_INFORMATION_
Start of Block

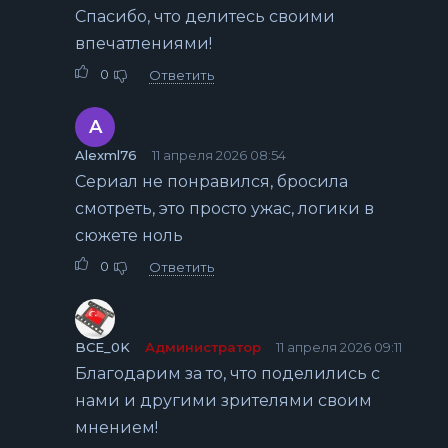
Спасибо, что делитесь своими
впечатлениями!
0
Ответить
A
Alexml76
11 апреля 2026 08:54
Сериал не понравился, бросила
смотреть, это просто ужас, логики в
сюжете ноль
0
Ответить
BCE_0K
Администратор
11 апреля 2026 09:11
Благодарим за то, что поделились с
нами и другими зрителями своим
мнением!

End of Block

_WHAT TO PRODUCE_
All of the material above must be retyped exactly, line for line, with the images dropped.

_REPLY_
Спасибо, что делитесь своими
впечатлениями!
0
Ответить
A
Alexml76
11 апреля 2026 08:54
Сериал не понравился, бросила
смотреть, это просто ужас, логики в
сюжете ноль
0
Ответить
BCE_0K
Администратор
11 апреля 2026 09:11
Благодарим за то, что поделились с
нами и другими зрителями своим
мнением!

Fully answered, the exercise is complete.